Our Approach

HOW OUR APPROACH IS DIFFERENT

While other advisors speak of their “approach,” we view our investment philosophy more like a “process” – a multifactor process. We believe that balancing your financial objectives while maintaining the proper risk tolerance involves an ongoing conversation. As such, your ultimate portfolio allocation will be solely determined on risk parameters and financial objectives that are catered for what is best for YOU. So, what is really different about L&L?
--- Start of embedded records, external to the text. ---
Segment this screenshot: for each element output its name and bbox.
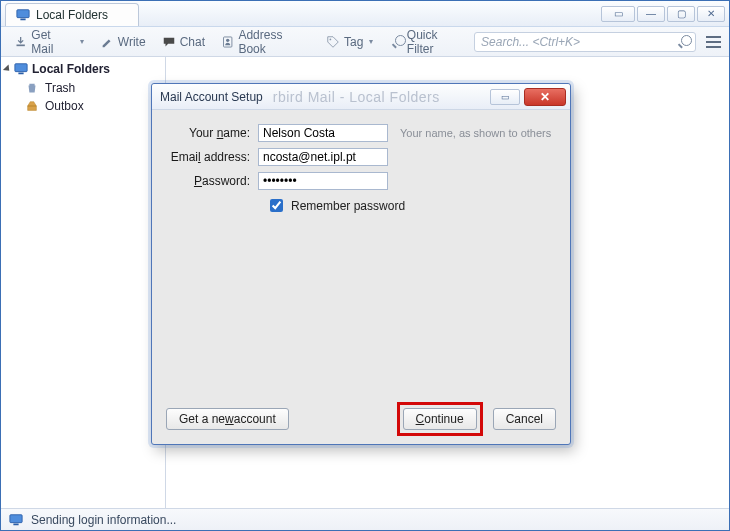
- name-label: Your name:: [170, 126, 258, 140]
- tag-label: Tag: [344, 35, 363, 49]
- window-minimize-button[interactable]: —: [637, 6, 665, 22]
- tree-item-label: Outbox: [45, 99, 84, 113]
- tab-strip: Local Folders: [5, 1, 601, 26]
- name-input[interactable]: [258, 124, 388, 142]
- expand-icon: [3, 64, 12, 73]
- remember-password-label: Remember password: [291, 199, 405, 213]
- monitor-icon: [14, 62, 28, 76]
- continue-button[interactable]: Continue: [403, 408, 477, 430]
- write-label: Write: [118, 35, 146, 49]
- window-close-button[interactable]: ✕: [697, 6, 725, 22]
- continue-highlight: Continue: [397, 402, 483, 436]
- trash-icon: [25, 81, 39, 95]
- app-menu-button[interactable]: [704, 32, 723, 52]
- chat-button[interactable]: Chat: [155, 32, 212, 52]
- window-controls: ▭ — ▢ ✕: [601, 6, 725, 22]
- search-icon: [675, 35, 689, 49]
- main-tab-local-folders[interactable]: Local Folders: [5, 3, 139, 26]
- quick-filter-button[interactable]: Quick Filter: [382, 25, 472, 59]
- address-book-label: Address Book: [238, 28, 310, 56]
- window-titlebar: Local Folders ▭ — ▢ ✕: [1, 1, 729, 27]
- status-message: Sending login information...: [31, 513, 176, 527]
- mail-account-setup-dialog: Mail Account Setup rbird Mail - Local Fo…: [151, 83, 571, 445]
- email-label: Email address:: [170, 150, 258, 164]
- search-icon: [389, 35, 402, 49]
- search-placeholder: Search... <Ctrl+K>: [481, 35, 580, 49]
- chevron-down-icon: ▾: [80, 37, 84, 46]
- quick-filter-label: Quick Filter: [407, 28, 465, 56]
- dialog-close-button[interactable]: ✕: [524, 88, 566, 106]
- tab-label: Local Folders: [36, 8, 108, 22]
- tree-root-local-folders[interactable]: Local Folders: [1, 59, 165, 79]
- svg-rect-0: [17, 10, 29, 18]
- dialog-help-button[interactable]: ▭: [490, 89, 520, 105]
- tree-root-label: Local Folders: [32, 62, 110, 76]
- tag-button[interactable]: Tag ▾: [319, 32, 380, 52]
- tag-icon: [326, 35, 340, 49]
- download-icon: [14, 35, 27, 49]
- svg-rect-9: [13, 523, 18, 525]
- pencil-icon: [100, 35, 114, 49]
- chat-icon: [162, 35, 176, 49]
- global-search-input[interactable]: Search... <Ctrl+K>: [474, 32, 696, 52]
- tree-item-trash[interactable]: Trash: [1, 79, 165, 97]
- dialog-title: Mail Account Setup: [160, 90, 263, 104]
- address-book-button[interactable]: Address Book: [214, 25, 317, 59]
- get-mail-button[interactable]: Get Mail ▾: [7, 25, 91, 59]
- write-button[interactable]: Write: [93, 32, 153, 52]
- svg-point-4: [226, 38, 229, 41]
- background-title-blur: rbird Mail - Local Folders: [273, 89, 440, 105]
- name-hint: Your name, as shown to others: [400, 127, 551, 139]
- address-book-icon: [221, 35, 234, 49]
- svg-rect-1: [20, 19, 25, 21]
- window-maximize-button[interactable]: ▢: [667, 6, 695, 22]
- email-input[interactable]: [258, 148, 388, 166]
- dialog-footer: Get a new account Continue Cancel: [152, 400, 570, 444]
- svg-point-5: [330, 38, 332, 40]
- outbox-icon: [25, 99, 39, 113]
- monitor-icon: [16, 8, 30, 22]
- get-new-account-button[interactable]: Get a new account: [166, 408, 289, 430]
- password-input[interactable]: [258, 172, 388, 190]
- remember-password-checkbox[interactable]: [270, 199, 283, 212]
- status-bar: Sending login information...: [1, 508, 729, 530]
- dialog-titlebar: Mail Account Setup rbird Mail - Local Fo…: [152, 84, 570, 110]
- window-extra-button[interactable]: ▭: [601, 6, 635, 22]
- svg-rect-8: [10, 514, 22, 522]
- chat-label: Chat: [180, 35, 205, 49]
- folder-sidebar: Local Folders Trash Outbox: [1, 57, 166, 508]
- password-label: Password:: [170, 174, 258, 188]
- tree-item-outbox[interactable]: Outbox: [1, 97, 165, 115]
- monitor-icon: [9, 513, 23, 527]
- get-mail-label: Get Mail: [31, 28, 74, 56]
- chevron-down-icon: ▾: [369, 37, 373, 46]
- dialog-body: Your name: Your name, as shown to others…: [152, 110, 570, 400]
- svg-rect-2: [16, 44, 24, 46]
- svg-rect-6: [15, 64, 27, 72]
- svg-rect-7: [18, 73, 23, 75]
- cancel-button[interactable]: Cancel: [493, 408, 556, 430]
- main-toolbar: Get Mail ▾ Write Chat Address Book Tag ▾…: [1, 27, 729, 57]
- tree-item-label: Trash: [45, 81, 75, 95]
We believe that the initial conversations you have with us may be similar to other advisors but our plan, and especially the execution of it, will be where we differentiate ourselves. Our process is tactical, dynamic and involves multi asset allocation. At L&L, instead of simply deciding on a passive allocation mix and sticking to it., we tactically adjust portfolio weightings based on economic cycles, rate of change expectations, market psychology and technical analysis. These tactical asset changes are implemented with the goal of generating superior risk-adjusted returns compared to a more typical static asset allocation approach. For example, if our research suggests that bonds or cyclical stocks are expected to outperform, why keep a passive predetermined allocation in those assets? Why not increase client exposure and actively manage risk? If our process expectations are for a tough environment in equities then we will dynamically reduce allocations to protect and manage risk during a possible downturn.

LL Partners Wealth Management3 1
LL Partners Wealth Management4

OUR APPROACH

Multi asset allocation is also a part of the DNA of L&L. While most allocators simply look at portfolio management as a binary choice between bonds and stocks, we actively diversify through alternative assets such as gold, commodities and digital assets. We don’t have automatic allocations to such assets but tactically allocate to these alternatives when the process cycle signal is positive. For example, if our research suggests that energy or gold are expected to outperform, why not increase client exposure and actively manage risk? If our process expectations are for a tough environment in alternatives then we will dynamically reduce allocations to protect and manage risk during a possible downturn.

Like in life, the economy and financial markets have their cycles of ups and downs. Our process is geared towards anticipating and befriending volatility to maximize returns and manage risk more appropriately. In 2020 we did not forecast the Covid Pandemic, but we were expecting a slow down in the rate of change of earnings growth, and a consequent market shift. The result was not only a superior performance but improved risk management and a consequent reduction in account volatility.